Stored data entries
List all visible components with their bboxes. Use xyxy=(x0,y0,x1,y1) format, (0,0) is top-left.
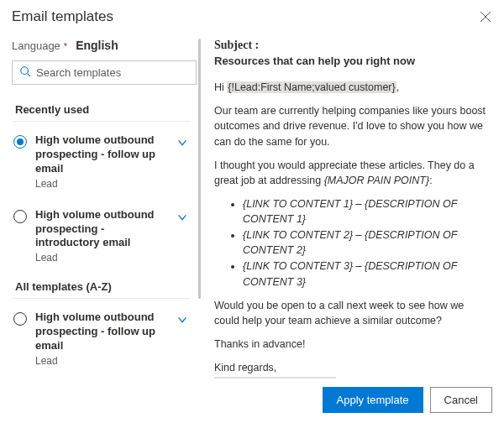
language-value[interactable]: English xyxy=(76,39,118,52)
radio-unselected[interactable] xyxy=(13,312,27,326)
search-box[interactable] xyxy=(12,60,197,85)
email-templates-dialog: Email templates Language* English Recent… xyxy=(0,0,504,423)
dialog-footer: Apply template Cancel xyxy=(0,379,504,423)
dialog-header: Email templates xyxy=(0,0,504,32)
signoff: Kind regards,{!User:Full Name;Thanks} xyxy=(214,360,489,379)
cancel-button[interactable]: Cancel xyxy=(430,387,492,413)
body-paragraph: Would you be open to a call next week to… xyxy=(214,298,489,328)
template-list[interactable]: Recently used High volume outbound prosp… xyxy=(12,98,197,379)
preview-pane: Subject : Resources that can help you ri… xyxy=(209,32,492,379)
template-item[interactable]: High volume outbound prospecting - follo… xyxy=(12,304,190,379)
merge-field: {!Lead:First Name;valued customer} xyxy=(227,81,396,93)
template-item[interactable]: High volume outbound prospecting - follo… xyxy=(12,127,190,201)
chevron-down-icon[interactable] xyxy=(176,314,188,326)
body-paragraph: Our team are currently helping companies… xyxy=(214,103,489,149)
left-pane: Language* English Recently used High vol… xyxy=(12,32,197,379)
chevron-down-icon[interactable] xyxy=(176,137,188,149)
template-name: High volume outbound prospecting - intro… xyxy=(35,208,168,251)
template-name: High volume outbound prospecting - follo… xyxy=(35,133,168,176)
list-item: {LINK TO CONTENT 1} – {DESCRIPTION OF CO… xyxy=(243,196,489,227)
dialog-body: Language* English Recently used High vol… xyxy=(0,32,504,379)
body-paragraph: I thought you would appreciate these art… xyxy=(214,158,489,188)
template-entity: Lead xyxy=(35,252,168,264)
language-label: Language* xyxy=(12,39,67,52)
content-links-list: {LINK TO CONTENT 1} – {DESCRIPTION OF CO… xyxy=(243,196,489,290)
close-icon[interactable] xyxy=(479,10,492,24)
section-all-templates: All templates (A-Z) xyxy=(12,275,190,299)
search-input[interactable] xyxy=(36,66,189,79)
pane-divider xyxy=(198,39,201,299)
template-item[interactable]: High volume outbound prospecting - intro… xyxy=(12,201,190,276)
language-row: Language* English xyxy=(12,32,197,60)
subject-label: Subject : xyxy=(214,37,489,54)
subject-text: Resources that can help you right now xyxy=(214,54,489,70)
template-name: High volume outbound prospecting - follo… xyxy=(35,311,168,353)
required-star: * xyxy=(64,41,67,51)
dialog-title: Email templates xyxy=(12,8,113,25)
section-recently-used: Recently used xyxy=(12,98,190,122)
greeting-line: Hi {!Lead:First Name;valued customer}, xyxy=(214,80,489,95)
chevron-down-icon[interactable] xyxy=(176,212,188,223)
apply-template-button[interactable]: Apply template xyxy=(323,387,423,413)
radio-selected[interactable] xyxy=(13,135,27,149)
svg-line-3 xyxy=(28,74,31,77)
list-item: {LINK TO CONTENT 2} – {DESCRIPTION OF CO… xyxy=(243,227,489,258)
search-icon xyxy=(19,65,31,80)
svg-point-2 xyxy=(21,67,29,75)
radio-unselected[interactable] xyxy=(13,210,27,223)
template-entity: Lead xyxy=(35,355,168,367)
body-paragraph: Thanks in advance! xyxy=(214,337,489,352)
list-item: {LINK TO CONTENT 3} – {DESCRIPTION OF CO… xyxy=(243,258,489,289)
template-entity: Lead xyxy=(35,178,168,190)
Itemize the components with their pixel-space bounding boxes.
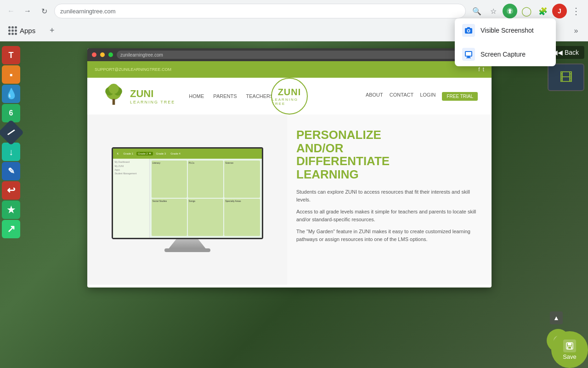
arrow-tool-button[interactable]: ↗ <box>2 220 20 238</box>
monitor-content: My Dashboard My ZUNI Apps Student Manage… <box>113 159 262 238</box>
nav-home[interactable]: HOME <box>189 93 204 99</box>
twitter-icon[interactable]: t <box>483 66 484 73</box>
nav-teachers[interactable]: TEACHERS <box>246 93 274 99</box>
nav-contact[interactable]: CONTACT <box>390 92 413 101</box>
new-tab-button[interactable]: + <box>45 23 59 38</box>
zuni-right-nav: ABOUT CONTACT LOGIN FREE TRIAL <box>366 92 478 101</box>
number-tool-button[interactable]: 6 <box>2 104 20 122</box>
zuni-hero-para-1: Students can explore ZUNI to access reso… <box>296 188 478 203</box>
svg-rect-7 <box>467 57 470 58</box>
grade-2: Grade 2 ▼ <box>136 152 153 155</box>
embedded-top-bar: zunilearningtree.com <box>87 48 492 61</box>
right-panel: ◀◀ Back 🎞 <box>510 41 588 368</box>
facebook-icon[interactable]: f <box>478 66 480 73</box>
orange-tool-button[interactable]: ■ <box>2 65 20 84</box>
profile-avatar[interactable]: J <box>552 4 567 18</box>
zuni-logo-text-area: ZUNI LEARNING TREE <box>130 88 175 104</box>
zuni-circle-sub: LEARNING TREE <box>272 98 307 106</box>
left-toolbar: T ■ 💧 6 / ↓ ✎ ↩ ★ ↗ <box>0 41 22 368</box>
monitor-base <box>164 248 210 252</box>
menu-button[interactable]: ⋮ <box>569 4 583 18</box>
svg-rect-19 <box>568 347 571 349</box>
grade-k: K <box>116 152 120 155</box>
grade-4: Grade 4 <box>169 152 182 155</box>
card-6: Specialty Areas <box>224 199 260 236</box>
pencil-tool-button[interactable]: ✎ <box>2 162 20 180</box>
card-1: Literacy <box>152 161 187 198</box>
zuni-center-logo: ZUNI LEARNING TREE <box>271 78 308 115</box>
video-camera-icon: 🎞 <box>560 70 572 85</box>
zuni-brand-sub: LEARNING TREE <box>130 100 175 104</box>
main-content: T ■ 💧 6 / ↓ ✎ ↩ ★ ↗ zunilearningtree.com… <box>0 41 588 368</box>
card-4: Social Studies <box>152 199 187 236</box>
zuni-hero-para-2: Access to all grade levels makes it simp… <box>296 208 478 223</box>
svg-rect-17 <box>568 343 571 345</box>
embedded-address-bar: zunilearningtree.com <box>117 51 487 59</box>
card-5: Songs <box>188 199 223 236</box>
zuni-top-nav: SUPPORT@ZUNILEARNINGTREE.COM f t <box>87 61 492 78</box>
monitor-nav-bar: K Grade 1 Grade 2 ▼ Grade 3 Grade 4 <box>113 149 262 159</box>
save-icon <box>563 339 576 352</box>
screenshot-dropdown: Visible Screenshot Screen Capture <box>455 18 556 66</box>
sidebar-student-mgmt: Student Management <box>115 172 147 175</box>
puzzle-button[interactable]: 🧩 <box>536 4 550 18</box>
apps-label: Apps <box>20 27 35 34</box>
star-tool-button[interactable]: ★ <box>2 201 20 219</box>
extension-green-icon[interactable] <box>503 4 517 18</box>
text-tool-button[interactable]: T <box>2 46 20 64</box>
embedded-browser-window: zunilearningtree.com SUPPORT@ZUNILEARNIN… <box>87 48 492 288</box>
nav-login[interactable]: LOGIN <box>420 92 435 101</box>
card-3: Science <box>224 161 260 198</box>
zuni-circle-text: ZUNI <box>278 87 301 98</box>
visible-screenshot-label: Visible Screenshot <box>481 27 534 34</box>
profile-ring-button[interactable]: ◯ <box>519 4 534 18</box>
sidebar-my-zuni: My ZUNI <box>115 165 147 167</box>
drop-tool-button[interactable]: 💧 <box>2 85 20 103</box>
monitor-icon <box>462 48 475 61</box>
visible-screenshot-item[interactable]: Visible Screenshot <box>455 18 556 42</box>
line-tool-button[interactable]: / <box>0 120 24 146</box>
save-button[interactable]: Save <box>551 331 588 368</box>
sidebar-apps: Apps <box>115 168 147 171</box>
apps-button[interactable]: Apps <box>5 24 39 37</box>
nav-parents[interactable]: PARENTS <box>213 93 237 99</box>
video-thumbnail[interactable]: 🎞 <box>548 63 584 91</box>
monitor-main-content: Literacy PLCs Science Social Studies Son… <box>150 159 262 238</box>
reload-button[interactable]: ↻ <box>38 5 51 17</box>
back-button[interactable]: ← <box>5 5 17 17</box>
camera-icon <box>462 24 475 37</box>
embedded-url: zunilearningtree.com <box>120 52 163 58</box>
back-label: Back <box>565 49 579 56</box>
bookmark-button[interactable]: ☆ <box>486 4 501 18</box>
svg-rect-6 <box>466 52 471 56</box>
monitor-screen: K Grade 1 Grade 2 ▼ Grade 3 Grade 4 My D… <box>112 147 263 239</box>
svg-point-3 <box>468 30 469 32</box>
svg-rect-10 <box>113 99 115 105</box>
zuni-social-links: f t <box>478 66 484 73</box>
maximize-dot <box>108 52 113 57</box>
zuni-hero-right: PERSONALIZEand/orDIFFERENTIATELEARNING S… <box>287 115 492 285</box>
nav-free-trial[interactable]: FREE TRIAL <box>442 92 478 101</box>
undo-tool-button[interactable]: ↩ <box>2 181 20 200</box>
sidebar-my-dashboard: My Dashboard <box>115 161 147 163</box>
card-2: PLCs <box>188 161 223 198</box>
monitor-sidebar: My Dashboard My ZUNI Apps Student Manage… <box>113 159 150 238</box>
apps-grid-icon <box>8 26 17 35</box>
address-bar[interactable]: zunilearningtree.com <box>54 4 466 18</box>
minimize-dot <box>100 52 105 57</box>
zuni-email: SUPPORT@ZUNILEARNINGTREE.COM <box>95 67 171 72</box>
screen-capture-item[interactable]: Screen Capture <box>455 42 556 66</box>
zuni-circle-badge: ZUNI LEARNING TREE <box>271 78 308 115</box>
save-label: Save <box>563 353 577 360</box>
scroll-top-button[interactable]: ▲ <box>550 311 563 324</box>
zuni-header: ZUNI LEARNING TREE HOME PARENTS TEACHERS… <box>87 78 492 115</box>
cursor-tool-button[interactable]: ↓ <box>2 143 20 161</box>
search-button[interactable]: 🔍 <box>469 4 484 18</box>
nav-about[interactable]: ABOUT <box>366 92 383 101</box>
svg-rect-4 <box>467 27 470 29</box>
monitor-mockup: K Grade 1 Grade 2 ▼ Grade 3 Grade 4 My D… <box>112 147 263 252</box>
forward-button[interactable]: → <box>21 5 34 17</box>
zuni-brand-name: ZUNI <box>130 88 175 100</box>
zuni-hero-left: K Grade 1 Grade 2 ▼ Grade 3 Grade 4 My D… <box>87 115 287 285</box>
extensions-button[interactable]: » <box>569 23 583 38</box>
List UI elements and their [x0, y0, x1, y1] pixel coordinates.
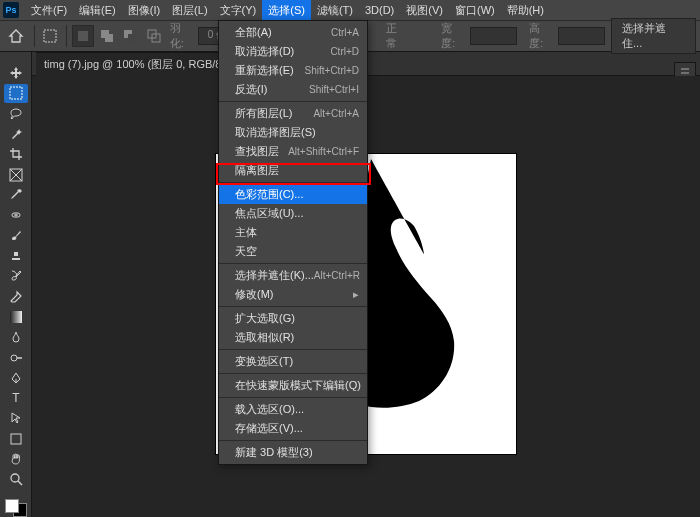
menu-item-find-layers[interactable]: 查找图层Alt+Shift+Ctrl+F: [219, 142, 367, 161]
select-menu-dropdown: 全部(A)Ctrl+A 取消选择(D)Ctrl+D 重新选择(E)Shift+C…: [218, 20, 368, 465]
path-select-tool-icon[interactable]: [4, 409, 28, 427]
select-and-mask-button[interactable]: 选择并遮住...: [611, 18, 696, 54]
hand-tool-icon[interactable]: [4, 450, 28, 468]
color-swatches[interactable]: [5, 499, 27, 517]
zoom-tool-icon[interactable]: [4, 470, 28, 488]
history-brush-tool-icon[interactable]: [4, 267, 28, 285]
crop-tool-icon[interactable]: [4, 145, 28, 163]
menu-item-focus-area[interactable]: 焦点区域(U)...: [219, 204, 367, 223]
menu-item-modify[interactable]: 修改(M)▸: [219, 285, 367, 304]
blur-tool-icon[interactable]: [4, 328, 28, 346]
mode-select[interactable]: 正常: [386, 21, 408, 51]
svg-point-16: [11, 355, 17, 361]
menu-item-isolate-layers[interactable]: 隔离图层: [219, 161, 367, 180]
menu-3d[interactable]: 3D(D): [359, 1, 400, 19]
feather-label: 羽化:: [170, 21, 195, 51]
menu-item-sky[interactable]: 天空: [219, 242, 367, 261]
svg-line-21: [18, 481, 22, 485]
chevron-right-icon: ▸: [353, 288, 359, 301]
shape-tool-icon[interactable]: [4, 430, 28, 448]
menu-select[interactable]: 选择(S): [262, 0, 311, 21]
menu-window[interactable]: 窗口(W): [449, 0, 501, 21]
menu-item-inverse[interactable]: 反选(I)Shift+Ctrl+I: [219, 80, 367, 99]
home-icon[interactable]: [4, 24, 28, 48]
new-selection-icon[interactable]: [72, 25, 94, 47]
eyedropper-tool-icon[interactable]: [4, 186, 28, 204]
menu-item-save-selection[interactable]: 存储选区(V)...: [219, 419, 367, 438]
brush-tool-icon[interactable]: [4, 227, 28, 245]
dodge-tool-icon[interactable]: [4, 348, 28, 366]
frame-tool-icon[interactable]: [4, 166, 28, 184]
menu-item-similar[interactable]: 选取相似(R): [219, 328, 367, 347]
add-selection-icon[interactable]: [96, 25, 118, 47]
menu-item-reselect[interactable]: 重新选择(E)Shift+Ctrl+D: [219, 61, 367, 80]
marquee-tool-icon[interactable]: [4, 84, 28, 102]
app-logo: Ps: [3, 2, 19, 18]
menu-item-subject[interactable]: 主体: [219, 223, 367, 242]
menu-item-all-layers[interactable]: 所有图层(L)Alt+Ctrl+A: [219, 104, 367, 123]
menu-item-all[interactable]: 全部(A)Ctrl+A: [219, 23, 367, 42]
height-label: 高度:: [529, 21, 554, 51]
svg-point-20: [11, 474, 19, 482]
menu-item-quick-mask[interactable]: 在快速蒙版模式下编辑(Q): [219, 376, 367, 395]
document-tab-title: timg (7).jpg @ 100% (图层 0, RGB/8) *: [44, 57, 232, 72]
eraser-tool-icon[interactable]: [4, 287, 28, 305]
menu-item-select-and-mask[interactable]: 选择并遮住(K)...Alt+Ctrl+R: [219, 266, 367, 285]
marquee-tool-icon[interactable]: [40, 25, 62, 47]
lasso-tool-icon[interactable]: [4, 105, 28, 123]
menu-layer[interactable]: 图层(L): [166, 0, 213, 21]
pen-tool-icon[interactable]: [4, 369, 28, 387]
menu-file[interactable]: 文件(F): [25, 0, 73, 21]
intersect-selection-icon[interactable]: [143, 25, 165, 47]
menu-bar: Ps 文件(F) 编辑(E) 图像(I) 图层(L) 文字(Y) 选择(S) 滤…: [0, 0, 700, 20]
wand-tool-icon[interactable]: [4, 125, 28, 143]
menu-type[interactable]: 文字(Y): [214, 0, 263, 21]
menu-help[interactable]: 帮助(H): [501, 0, 550, 21]
tool-bar: T: [0, 52, 32, 517]
menu-item-load-selection[interactable]: 载入选区(O)...: [219, 400, 367, 419]
width-input[interactable]: [470, 27, 517, 45]
svg-rect-15: [10, 311, 22, 323]
menu-item-grow[interactable]: 扩大选取(G): [219, 309, 367, 328]
menu-filter[interactable]: 滤镜(T): [311, 0, 359, 21]
menu-item-deselect-layers[interactable]: 取消选择图层(S): [219, 123, 367, 142]
stamp-tool-icon[interactable]: [4, 247, 28, 265]
svg-rect-5: [128, 34, 136, 42]
menu-item-deselect[interactable]: 取消选择(D)Ctrl+D: [219, 42, 367, 61]
svg-rect-3: [105, 34, 113, 42]
svg-rect-8: [10, 87, 22, 99]
menu-item-transform-selection[interactable]: 变换选区(T): [219, 352, 367, 371]
healing-tool-icon[interactable]: [4, 206, 28, 224]
svg-rect-1: [78, 31, 88, 41]
menu-item-new-3d[interactable]: 新建 3D 模型(3): [219, 443, 367, 462]
gradient-tool-icon[interactable]: [4, 308, 28, 326]
type-tool-icon[interactable]: T: [4, 389, 28, 407]
svg-rect-19: [11, 434, 21, 444]
menu-item-color-range[interactable]: 色彩范围(C)...: [219, 185, 367, 204]
menu-view[interactable]: 视图(V): [400, 0, 449, 21]
svg-rect-0: [44, 30, 56, 42]
svg-text:T: T: [12, 391, 20, 405]
subtract-selection-icon[interactable]: [119, 25, 141, 47]
menu-image[interactable]: 图像(I): [122, 0, 166, 21]
width-label: 宽度:: [441, 21, 466, 51]
move-tool-icon[interactable]: [4, 64, 28, 82]
menu-edit[interactable]: 编辑(E): [73, 0, 122, 21]
height-input[interactable]: [558, 27, 605, 45]
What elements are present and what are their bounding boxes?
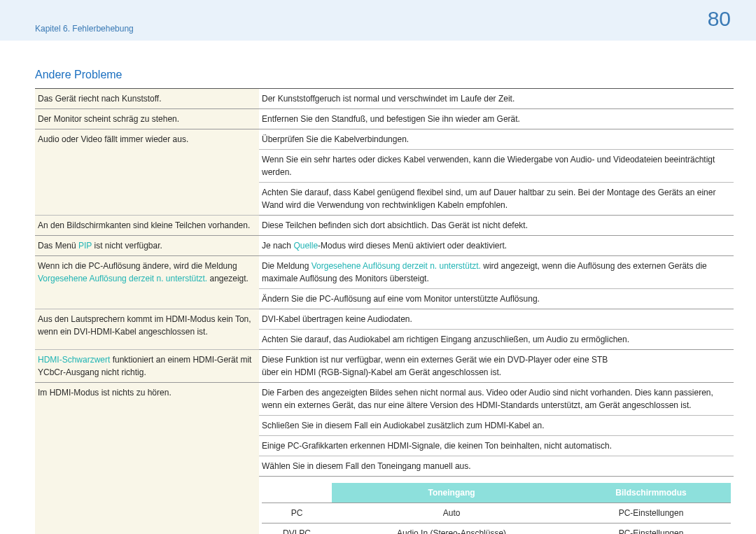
table-row-problem: Das Menü PIP ist nicht verfügbar. [35,236,259,256]
page-number: 80 [708,7,731,31]
table-row-problem: HDMI-Schwarzwert funktioniert an einem H… [35,350,259,383]
table-row-problem: Wenn ich die PC-Auflösung ändere, wird d… [35,256,259,309]
table-row-solution: Achten Sie darauf, das Audiokabel am ric… [259,330,734,350]
inner-table-header: Bildschirmmodus [571,483,731,503]
table-row-solution: Der Kunststoffgeruch ist normal und vers… [259,89,734,109]
table-row-solution: Die Meldung Vorgesehene Auflösung derzei… [259,256,734,289]
inner-table-cell: Audio In (Stereo-Anschlüsse) [332,524,571,535]
inner-table-header [262,483,332,503]
page-content: Andere Probleme Das Gerät riecht nach Ku… [0,41,756,534]
table-row-solution: Einige PC-Grafikkarten erkennen HDMI-Sig… [259,436,734,456]
table-row-problem: Audio oder Video fällt immer wieder aus. [35,129,259,216]
table-row-solution: Die Farben des angezeigten Bildes sehen … [259,383,734,416]
table-row-problem: Aus den Lautsprechern kommt im HDMI-Modu… [35,309,259,350]
chapter-label: Kapitel 6. Fehlerbehebung [35,24,134,34]
table-row-problem: Im HDMI-Modus ist nichts zu hören. [35,383,259,535]
audio-settings-table: ToneingangBildschirmmodusPCAutoPC-Einste… [262,483,731,534]
inner-table-cell: PC-Einstellungen [571,503,731,524]
inner-table-cell: Auto [332,503,571,524]
table-row-solution: Achten Sie darauf, dass Kabel genügend f… [259,183,734,216]
table-row-solution: DVI-Kabel übertragen keine Audiodaten. [259,309,734,330]
table-row-solution: Schließen Sie in diesem Fall ein Audioka… [259,416,734,436]
table-row-solution: Ändern Sie die PC-Auflösung auf eine vom… [259,289,734,309]
table-row-solution: Je nach Quelle-Modus wird dieses Menü ak… [259,236,734,256]
table-row-solution: Diese Funktion ist nur verfügbar, wenn e… [259,350,734,383]
table-row-problem: Das Gerät riecht nach Kunststoff. [35,89,259,109]
inner-table-cell: PC [262,503,332,524]
table-row-solution: Diese Teilchen befinden sich dort absich… [259,216,734,236]
table-row-problem: An den Bildschirmkanten sind kleine Teil… [35,216,259,236]
inner-table-cell: DVI PC [262,524,332,535]
inner-table-cell: PC-Einstellungen [571,524,731,535]
inner-table-header: Toneingang [332,483,571,503]
table-row-solution: ToneingangBildschirmmodusPCAutoPC-Einste… [259,477,734,535]
header-bar: Kapitel 6. Fehlerbehebung 80 [0,0,756,41]
table-row-solution: Entfernen Sie den Standfuß, und befestig… [259,109,734,129]
table-row-solution: Überprüfen Sie die Kabelverbindungen. [259,129,734,150]
table-row-solution: Wenn Sie ein sehr hartes oder dickes Kab… [259,150,734,183]
section-title: Andere Probleme [35,69,734,81]
table-row-solution: Wählen Sie in diesem Fall den Toneingang… [259,456,734,477]
table-row-problem: Der Monitor scheint schräg zu stehen. [35,109,259,129]
troubleshooting-table: Das Gerät riecht nach Kunststoff.Der Kun… [35,88,734,534]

> [WHAT IS BEING ASKED] Among the lines above, find those carrying the word "elements" and copy them out.

> [REPLY TO THE EXERCISE]
List UI elements and their [x0, y0, x1, y1] pixel coordinates.
What elements are present and what are their bounding boxes?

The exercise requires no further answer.